Records contained in a dataset:
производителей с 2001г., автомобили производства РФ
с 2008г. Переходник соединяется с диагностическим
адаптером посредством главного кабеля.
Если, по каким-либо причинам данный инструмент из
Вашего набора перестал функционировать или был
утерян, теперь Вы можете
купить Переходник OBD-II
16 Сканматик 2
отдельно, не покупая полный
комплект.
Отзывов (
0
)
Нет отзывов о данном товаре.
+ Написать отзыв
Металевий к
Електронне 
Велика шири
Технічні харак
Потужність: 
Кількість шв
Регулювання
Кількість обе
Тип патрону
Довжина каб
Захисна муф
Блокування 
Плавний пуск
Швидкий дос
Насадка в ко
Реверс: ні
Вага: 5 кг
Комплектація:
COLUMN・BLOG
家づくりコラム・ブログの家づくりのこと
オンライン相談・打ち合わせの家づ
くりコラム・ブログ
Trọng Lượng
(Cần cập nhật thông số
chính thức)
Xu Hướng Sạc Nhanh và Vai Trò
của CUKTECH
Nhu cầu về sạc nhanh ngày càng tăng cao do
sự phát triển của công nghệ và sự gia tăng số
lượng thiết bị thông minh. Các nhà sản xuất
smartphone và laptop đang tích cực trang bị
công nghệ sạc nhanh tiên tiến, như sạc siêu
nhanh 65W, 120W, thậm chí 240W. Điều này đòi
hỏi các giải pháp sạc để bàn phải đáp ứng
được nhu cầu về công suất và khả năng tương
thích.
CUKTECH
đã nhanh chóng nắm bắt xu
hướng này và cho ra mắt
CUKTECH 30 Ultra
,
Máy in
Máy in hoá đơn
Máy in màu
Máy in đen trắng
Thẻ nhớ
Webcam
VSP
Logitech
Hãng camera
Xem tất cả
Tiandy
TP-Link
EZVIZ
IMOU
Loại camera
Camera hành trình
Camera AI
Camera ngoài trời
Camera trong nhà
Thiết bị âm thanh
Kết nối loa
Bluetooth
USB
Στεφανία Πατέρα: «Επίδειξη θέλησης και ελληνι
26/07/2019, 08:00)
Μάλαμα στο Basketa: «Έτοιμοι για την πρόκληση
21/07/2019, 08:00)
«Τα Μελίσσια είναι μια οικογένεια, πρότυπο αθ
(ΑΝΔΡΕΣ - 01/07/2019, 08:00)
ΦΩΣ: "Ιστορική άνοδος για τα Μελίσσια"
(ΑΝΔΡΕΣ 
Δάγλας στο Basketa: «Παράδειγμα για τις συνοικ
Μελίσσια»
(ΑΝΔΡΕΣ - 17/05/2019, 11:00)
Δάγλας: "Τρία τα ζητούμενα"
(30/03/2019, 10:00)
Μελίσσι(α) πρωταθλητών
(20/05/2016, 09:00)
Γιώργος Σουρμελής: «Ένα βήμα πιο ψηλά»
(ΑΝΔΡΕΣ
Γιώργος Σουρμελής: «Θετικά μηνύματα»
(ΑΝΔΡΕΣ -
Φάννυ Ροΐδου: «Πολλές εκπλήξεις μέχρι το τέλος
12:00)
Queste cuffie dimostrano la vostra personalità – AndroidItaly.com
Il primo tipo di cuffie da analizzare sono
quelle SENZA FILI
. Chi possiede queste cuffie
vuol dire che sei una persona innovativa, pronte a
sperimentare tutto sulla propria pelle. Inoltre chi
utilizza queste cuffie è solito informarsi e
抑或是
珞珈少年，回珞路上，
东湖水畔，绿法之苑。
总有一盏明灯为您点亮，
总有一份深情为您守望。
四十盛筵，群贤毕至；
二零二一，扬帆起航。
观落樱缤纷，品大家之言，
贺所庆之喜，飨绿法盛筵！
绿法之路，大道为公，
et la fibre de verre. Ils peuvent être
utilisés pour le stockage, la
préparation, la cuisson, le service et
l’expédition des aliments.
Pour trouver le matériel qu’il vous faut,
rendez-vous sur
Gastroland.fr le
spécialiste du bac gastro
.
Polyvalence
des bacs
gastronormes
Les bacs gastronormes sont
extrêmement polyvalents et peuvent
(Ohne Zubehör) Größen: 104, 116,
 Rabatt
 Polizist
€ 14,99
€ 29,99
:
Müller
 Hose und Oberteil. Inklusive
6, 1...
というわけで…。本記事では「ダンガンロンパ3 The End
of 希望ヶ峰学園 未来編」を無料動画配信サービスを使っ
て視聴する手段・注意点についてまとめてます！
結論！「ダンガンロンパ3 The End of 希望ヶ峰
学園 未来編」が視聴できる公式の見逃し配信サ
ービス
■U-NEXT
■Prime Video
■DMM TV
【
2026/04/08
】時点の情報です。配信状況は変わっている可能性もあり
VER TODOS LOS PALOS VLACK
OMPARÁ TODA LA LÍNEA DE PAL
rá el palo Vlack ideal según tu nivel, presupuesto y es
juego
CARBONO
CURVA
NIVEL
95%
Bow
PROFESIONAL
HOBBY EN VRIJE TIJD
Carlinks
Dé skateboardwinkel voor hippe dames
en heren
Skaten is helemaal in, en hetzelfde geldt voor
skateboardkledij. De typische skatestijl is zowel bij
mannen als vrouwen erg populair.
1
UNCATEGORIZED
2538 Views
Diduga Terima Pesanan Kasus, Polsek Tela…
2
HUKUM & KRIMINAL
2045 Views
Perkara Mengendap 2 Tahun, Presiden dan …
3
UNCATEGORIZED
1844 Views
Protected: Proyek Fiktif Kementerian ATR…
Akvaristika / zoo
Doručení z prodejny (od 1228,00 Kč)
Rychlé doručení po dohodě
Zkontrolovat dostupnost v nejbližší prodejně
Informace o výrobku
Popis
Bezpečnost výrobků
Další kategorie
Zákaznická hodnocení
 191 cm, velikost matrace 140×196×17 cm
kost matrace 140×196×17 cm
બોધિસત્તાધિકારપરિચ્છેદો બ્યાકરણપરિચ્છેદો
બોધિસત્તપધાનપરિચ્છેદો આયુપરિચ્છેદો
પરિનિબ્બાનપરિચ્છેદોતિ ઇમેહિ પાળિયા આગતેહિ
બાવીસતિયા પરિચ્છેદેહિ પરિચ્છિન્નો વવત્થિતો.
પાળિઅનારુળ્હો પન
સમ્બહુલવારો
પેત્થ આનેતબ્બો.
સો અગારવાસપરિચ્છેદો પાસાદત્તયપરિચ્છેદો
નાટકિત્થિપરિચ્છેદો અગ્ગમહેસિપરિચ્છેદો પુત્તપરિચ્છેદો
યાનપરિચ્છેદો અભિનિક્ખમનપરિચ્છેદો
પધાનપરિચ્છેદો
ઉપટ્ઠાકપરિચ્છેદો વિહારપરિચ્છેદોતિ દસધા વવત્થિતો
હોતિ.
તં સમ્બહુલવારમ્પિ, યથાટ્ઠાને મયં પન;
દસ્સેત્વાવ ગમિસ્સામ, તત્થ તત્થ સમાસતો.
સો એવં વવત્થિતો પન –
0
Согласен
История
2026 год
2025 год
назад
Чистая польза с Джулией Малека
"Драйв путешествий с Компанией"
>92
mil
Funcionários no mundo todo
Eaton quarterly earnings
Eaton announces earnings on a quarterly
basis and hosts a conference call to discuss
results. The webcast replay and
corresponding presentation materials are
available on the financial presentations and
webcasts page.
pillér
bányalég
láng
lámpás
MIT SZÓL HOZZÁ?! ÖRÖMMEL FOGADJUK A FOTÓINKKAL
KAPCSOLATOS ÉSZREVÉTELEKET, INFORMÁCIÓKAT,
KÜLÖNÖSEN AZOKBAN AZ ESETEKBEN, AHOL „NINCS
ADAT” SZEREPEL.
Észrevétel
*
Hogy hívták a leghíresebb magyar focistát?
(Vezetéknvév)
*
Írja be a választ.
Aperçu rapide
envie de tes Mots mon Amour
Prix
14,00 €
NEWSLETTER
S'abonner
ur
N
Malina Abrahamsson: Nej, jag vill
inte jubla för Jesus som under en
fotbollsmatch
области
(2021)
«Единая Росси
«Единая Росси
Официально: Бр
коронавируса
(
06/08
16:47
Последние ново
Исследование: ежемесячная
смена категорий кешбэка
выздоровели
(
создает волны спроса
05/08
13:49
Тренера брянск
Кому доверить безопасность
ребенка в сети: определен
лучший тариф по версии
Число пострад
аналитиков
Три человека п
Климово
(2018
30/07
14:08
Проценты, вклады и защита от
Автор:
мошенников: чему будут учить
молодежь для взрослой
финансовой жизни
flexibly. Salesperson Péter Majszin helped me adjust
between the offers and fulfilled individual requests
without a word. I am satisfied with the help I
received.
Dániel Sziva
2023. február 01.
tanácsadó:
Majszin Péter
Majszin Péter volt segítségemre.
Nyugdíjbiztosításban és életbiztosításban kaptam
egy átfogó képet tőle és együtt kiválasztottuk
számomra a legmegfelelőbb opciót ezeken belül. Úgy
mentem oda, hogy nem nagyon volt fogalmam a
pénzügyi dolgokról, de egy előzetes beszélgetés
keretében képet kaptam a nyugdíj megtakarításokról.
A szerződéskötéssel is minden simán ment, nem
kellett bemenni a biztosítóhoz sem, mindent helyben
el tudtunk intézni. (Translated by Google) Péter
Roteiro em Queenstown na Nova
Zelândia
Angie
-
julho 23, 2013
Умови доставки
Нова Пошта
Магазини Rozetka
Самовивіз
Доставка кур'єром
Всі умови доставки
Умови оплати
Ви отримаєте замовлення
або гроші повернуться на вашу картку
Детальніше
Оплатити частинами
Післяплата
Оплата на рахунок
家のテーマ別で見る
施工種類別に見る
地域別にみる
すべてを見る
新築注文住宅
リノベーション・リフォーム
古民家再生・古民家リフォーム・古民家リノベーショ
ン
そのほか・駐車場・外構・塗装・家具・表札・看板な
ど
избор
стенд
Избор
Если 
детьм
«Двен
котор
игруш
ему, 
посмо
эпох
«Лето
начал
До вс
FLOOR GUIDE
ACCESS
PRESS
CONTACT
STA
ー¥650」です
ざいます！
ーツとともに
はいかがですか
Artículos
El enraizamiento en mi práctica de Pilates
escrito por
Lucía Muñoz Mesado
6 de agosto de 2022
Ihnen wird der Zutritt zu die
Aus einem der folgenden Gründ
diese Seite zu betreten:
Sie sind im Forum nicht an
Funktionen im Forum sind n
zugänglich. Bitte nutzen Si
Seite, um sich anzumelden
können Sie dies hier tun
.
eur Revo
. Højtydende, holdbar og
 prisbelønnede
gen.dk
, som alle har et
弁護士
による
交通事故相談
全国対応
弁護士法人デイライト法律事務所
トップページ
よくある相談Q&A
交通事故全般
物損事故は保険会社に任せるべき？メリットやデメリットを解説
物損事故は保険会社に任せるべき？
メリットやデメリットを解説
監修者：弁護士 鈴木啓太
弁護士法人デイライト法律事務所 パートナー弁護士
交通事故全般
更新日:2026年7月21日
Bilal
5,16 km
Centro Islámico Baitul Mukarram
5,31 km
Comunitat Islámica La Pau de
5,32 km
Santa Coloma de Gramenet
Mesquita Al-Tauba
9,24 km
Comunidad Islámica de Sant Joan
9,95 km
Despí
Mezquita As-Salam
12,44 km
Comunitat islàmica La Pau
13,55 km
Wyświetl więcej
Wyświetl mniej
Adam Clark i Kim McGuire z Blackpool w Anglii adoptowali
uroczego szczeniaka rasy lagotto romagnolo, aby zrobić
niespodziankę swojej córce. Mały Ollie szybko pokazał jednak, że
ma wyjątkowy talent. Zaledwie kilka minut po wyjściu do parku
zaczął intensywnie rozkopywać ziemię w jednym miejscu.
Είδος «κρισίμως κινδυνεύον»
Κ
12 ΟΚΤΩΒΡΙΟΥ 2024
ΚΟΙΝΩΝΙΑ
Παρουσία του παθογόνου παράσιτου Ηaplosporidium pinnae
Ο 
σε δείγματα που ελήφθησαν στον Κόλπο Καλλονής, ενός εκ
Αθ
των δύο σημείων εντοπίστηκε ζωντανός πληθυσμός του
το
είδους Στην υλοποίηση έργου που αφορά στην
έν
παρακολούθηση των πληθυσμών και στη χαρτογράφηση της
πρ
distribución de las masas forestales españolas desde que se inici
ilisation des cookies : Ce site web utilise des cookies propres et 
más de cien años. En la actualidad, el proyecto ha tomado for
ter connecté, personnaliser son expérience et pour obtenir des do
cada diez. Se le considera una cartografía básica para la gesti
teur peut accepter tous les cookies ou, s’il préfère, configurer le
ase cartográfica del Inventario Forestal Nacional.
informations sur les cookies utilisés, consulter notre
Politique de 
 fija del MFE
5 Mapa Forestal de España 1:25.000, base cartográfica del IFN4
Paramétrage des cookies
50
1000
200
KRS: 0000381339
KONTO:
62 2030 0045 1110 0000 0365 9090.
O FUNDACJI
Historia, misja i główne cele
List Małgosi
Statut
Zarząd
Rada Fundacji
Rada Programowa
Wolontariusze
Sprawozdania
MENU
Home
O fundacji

Work task: Would you retype exactly the lines above, from the line with "escrito por" to the line with "Santa Coloma de Gramenet", with both end lines kept and nothing more?

Solution to the problem:
escrito por
Lucía Muñoz Mesado
6 de agosto de 2022
Ihnen wird der Zutritt zu die
Aus einem der folgenden Gründ
diese Seite zu betreten:
Sie sind im Forum nicht an
Funktionen im Forum sind n
zugänglich. Bitte nutzen Si
Seite, um sich anzumelden
können Sie dies hier tun
.
eur Revo
. Højtydende, holdbar og
 prisbelønnede
gen.dk
, som alle har et
弁護士
による
交通事故相談
全国対応
弁護士法人デイライト法律事務所
トップページ
よくある相談Q&A
交通事故全般
物損事故は保険会社に任せるべき？メリットやデメリットを解説
物損事故は保険会社に任せるべき？
メリットやデメリットを解説
監修者：弁護士 鈴木啓太
弁護士法人デイライト法律事務所 パートナー弁護士
交通事故全般
更新日:2026年7月21日
Bilal
5,16 km
Centro Islámico Baitul Mukarram
5,31 km
Comunitat Islámica La Pau de
5,32 km
Santa Coloma de Gramenet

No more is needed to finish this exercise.